Assisté de [J] [V], interprète, Monsieur [S] [L] a eu la parole en dernier et et a déclaré sur transcription du greffier à l'audience : ' J'ai fait les demandes de papier de régularisation à [Localité 3] en 2022, ma demande a été rejetée et j'ai fait appel j'attends la réponse. J'ai un travail stable, j'ai une amie avec qui je compte me marier. Depuis 2019, pas d'antécédants judiciaires ; sur l'interdiction de paraître en Loire Atlantique, je ne savais pas.
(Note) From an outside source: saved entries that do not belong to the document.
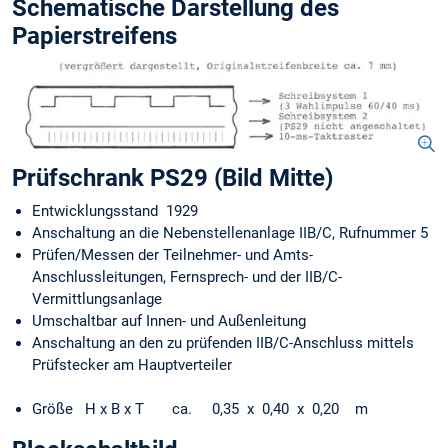
Schematische Darstellung des
Papierstreifens
Prüfschrank PS29 (Bild Mitte)
Entwicklungsstand 1929
Anschaltung an die Nebenstellenanlage IIB/C, Rufnummer 5
Prüfen/Messen der Teilnehmer- und Amts-
Anschlussleitungen, Fernsprech- und der IIB/C-
Vermittlungsanlage
Umschaltbar auf Innen- und Außenleitung
Anschaltung an den zu prüfenden IIB/C-Anschluss mittels
Prüfstecker am Hauptverteiler
Größe H x B x T ca. 0,35 x 0,40 x 0,20 m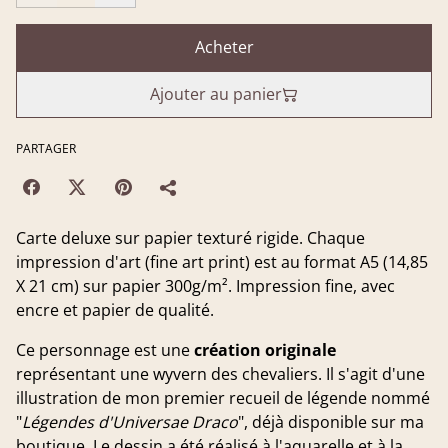
Acheter
Ajouter au panier
PARTAGER
Carte deluxe sur papier texturé rigide. Chaque
impression d'art (fine art print) est au format A5 (14,85
X 21 cm) sur papier 300g/m². Impression fine, avec
encre et papier de qualité.
Ce personnage est une
création originale
représentant une wyvern des chevaliers. Il s'agit d'une
illustration de mon premier recueil de légende nommé
"
Légendes d'Universae Draco
", déjà disponible sur ma
boutique. Le dessin a été réalisé à l'aquarelle et à la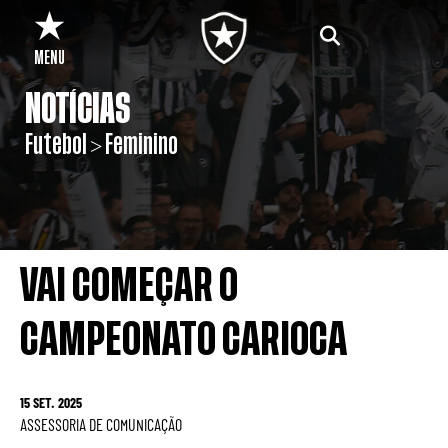
MENU
NOTÍCIAS
Futebol > Feminino
VAI COMEÇAR O
CAMPEONATO CARIOCA
15 SET. 2025
ASSESSORIA DE COMUNICAÇÃO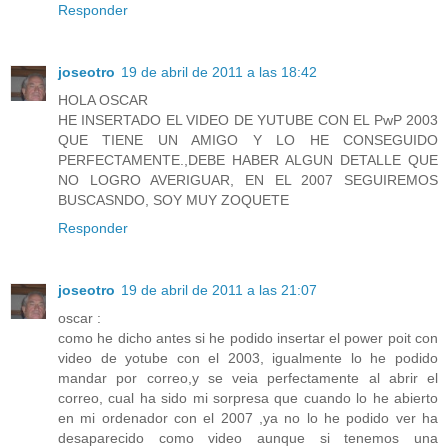
Responder
joseotro
19 de abril de 2011 a las 18:42
HOLA OSCAR
HE INSERTADO EL VIDEO DE YUTUBE CON EL PwP 2003
QUE TIENE UN AMIGO Y LO HE CONSEGUIDO
PERFECTAMENTE.,DEBE HABER ALGUN DETALLE QUE
NO LOGRO AVERIGUAR, EN EL 2007 SEGUIREMOS
BUSCASNDO, SOY MUY ZOQUETE
Responder
joseotro
19 de abril de 2011 a las 21:07
oscar :
como he dicho antes si he podido insertar el power poit con
video de yotube con el 2003, igualmente lo he podido
mandar por correo,y se veia perfectamente al abrir el
correo, cual ha sido mi sorpresa que cuando lo he abierto
en mi ordenador con el 2007 ,ya no lo he podido ver ha
desaparecido como video aunque si tenemos una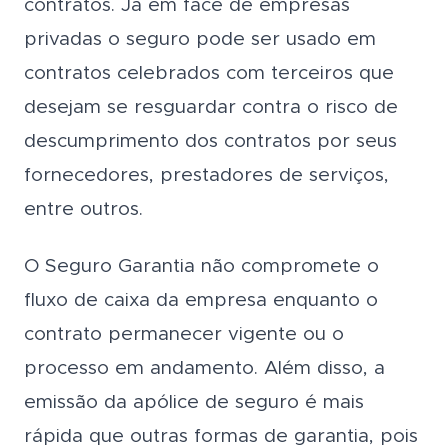
contratos. Já em face de empresas
privadas o seguro pode ser usado em
contratos celebrados com terceiros que
desejam se resguardar contra o risco de
descumprimento dos contratos por seus
fornecedores, prestadores de serviços,
entre outros.
O Seguro Garantia não compromete o
fluxo de caixa da empresa enquanto o
contrato permanecer vigente ou o
processo em andamento. Além disso, a
emissão da apólice de seguro é mais
rápida que outras formas de garantia, pois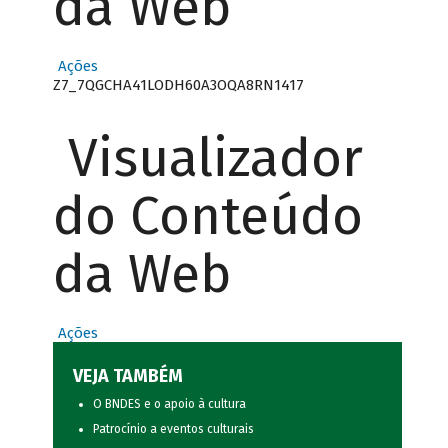
da Web
Ações
Z7_7QGCHA41LODH60A3OQA8RN1417
Visualizador
do Conteúdo
da Web
Ações
VEJA TAMBÉM
O BNDES e o apoio à cultura
Patrocínio a eventos culturais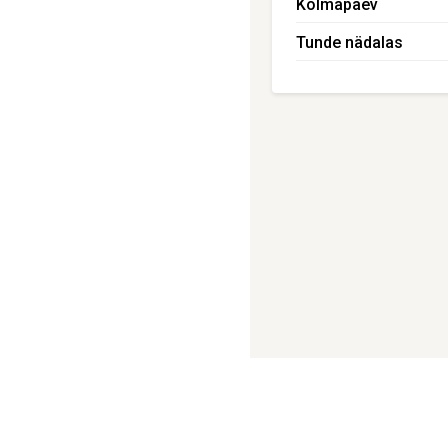
Kolmapäev
Tunde nädalas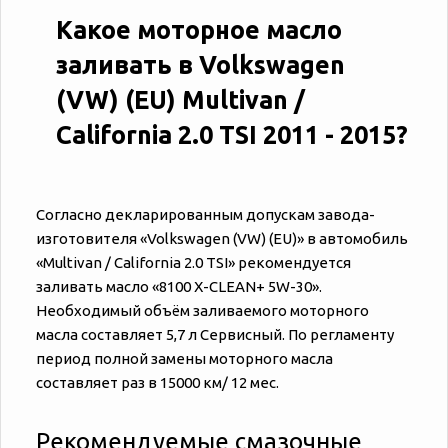
Какое моторное масло
заливать в Volkswagen
(VW) (EU) Multivan /
California 2.0 TSI 2011 - 2015?
Согласно декларированным допускам завода-
изготовителя «‎‎Volkswagen (VW) (EU)» в автомобиль
«‎‎Multivan / California 2.0 TSI» рекомендуется
заливать масло «8100 X-CLEAN+ 5W-30».
Необходимый объём заливаемого моторного
масла составляет 5,7 л Сервисный. По регламенту
период полной замены моторного масла
составляет раз в 15000 км/ 12 мес.
Рекомендуемые смазочные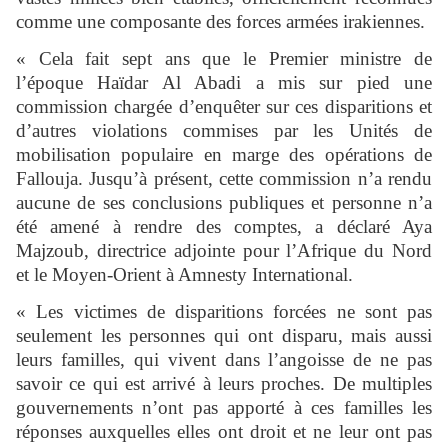
comme une composante des forces armées irakiennes.
« Cela fait sept ans que le Premier ministre de
l’époque Haïdar Al Abadi a mis sur pied une
commission chargée d’enquêter sur ces disparitions et
d’autres violations commises par les Unités de
mobilisation populaire en marge des opérations de
Fallouja. Jusqu’à présent, cette commission n’a rendu
aucune de ses conclusions publiques et personne n’a
été amené à rendre des comptes, a déclaré Aya
Majzoub, directrice adjointe pour l’Afrique du Nord
et le Moyen-Orient à Amnesty International.
« Les victimes de disparitions forcées ne sont pas
seulement les personnes qui ont disparu, mais aussi
leurs familles, qui vivent dans l’angoisse de ne pas
savoir ce qui est arrivé à leurs proches. De multiples
gouvernements n’ont pas apporté à ces familles les
réponses auxquelles elles ont droit et ne leur ont pas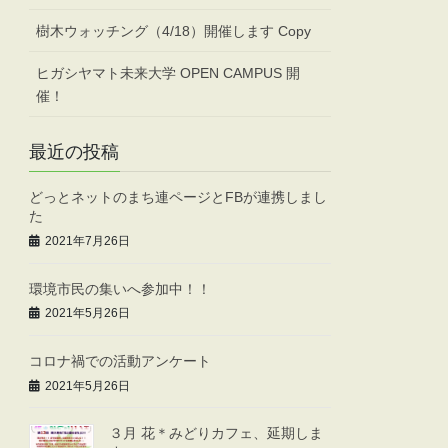
樹木ウォッチング（4/18）開催します Copy
ヒガシヤマト未来大学 OPEN CAMPUS 開
催！
最近の投稿
どっとネットのまち連ページとFBが連携しまし
た
2021年7月26日
環境市民の集いへ参加中！！
2021年5月26日
コロナ禍での活動アンケート
2021年5月26日
３月 花＊みどりカフェ、延期しま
Je savais que j'avais l'OQTF pour un an .
Le conseiller indique que l'affaire est mise en délibéré et que la décision sera notifiée par les soins du Directeur du centre de rétention de [Localité 4] avec l'assistance d'un interprète en langue arabe à la demande de l'étranger retenu.
SUR QUOI
Sur la recevabilité de l'appel :
Le 26 Août 2024, à 12 h 03, Monsieur [S] [L] a formalisé appel motivé de l'ordonnance du juge des libertés et de la détention de Perpignan du 24 Août 2024 notifiée à 14 h 52, soit dans les 24 heures de la notification de l'ordonnance querellée, qu'ainsi l'appel est recevable en application des articles R 743-10 et R743-11 du CESEDA.
Sur l'appel
Sur le défaut de motivation de l'ordonnance du juge des libertés et de la détention
Aux termes de l'article 455 du code de procédure civile, le jugement doit être motivé ; la motivation implique pour le juge d'expliquer clairement les raisons qui le conduisent à se déterminer ; le vice de motivation constitue un vice de forme du jugement.
En application de l'article 458 du même code, l'obligation de motiver le jugement doit être observée à peine de nullité.
En l'espèce, la simple lecture de l'ordonnance du juge des libertés et de la détention déférée démontre, contrairement à ce que soutient l'intéressé, que le premier juge a bien répondu de manière détaillée aux moyens soulevés relatifs au défaut d'examen réel et sérieux de la situation personnelle de la personne retenue, à l'insuffisance de motivation et l'erreur d'appréciation de l'arrêté quant à la menace à l'ordre public et à l'erreur d'appréciation de l'arrêté quant à ses garanties de représentation.
L'intéressé reproche en réalité à la décision du premier juge non pas un défaut de motivation, mais un rejet des moyens soulevés en première instance. La décision déférée étant motivée de manière complète, le moyen de nullité tiré du défaut de motivation de l'ordonnance du juge des libertés et de la détention est rejeté.
Sur le moyen tiré du défaut d'examen réel et sérieux de la situation personnelle de la personne retenue par l'autorité administrative
En l'espèce, l'arrêté a procédé à un examen suffisant de la situation personnelle de l'intéressé en rappelant ses déclarations concernant sa situation de concubinage, l'adresse qu'il a fournie correspondant à un département dans lequel il fait l'objet d'une interdiction de séjour, ses conditions d'arrivée en France, la localisation de membres de sa famille en Algérie en France et en Espagne, les démarches qu'il indique avoir effectuées pour régulariser sa situation, et l'activité professionnelle qu'il a indiqué exercer.
En conséquence de quoi, c'est à juste titre que le premier juge a écarté ce moyen. La décision est confirmée sur ce point.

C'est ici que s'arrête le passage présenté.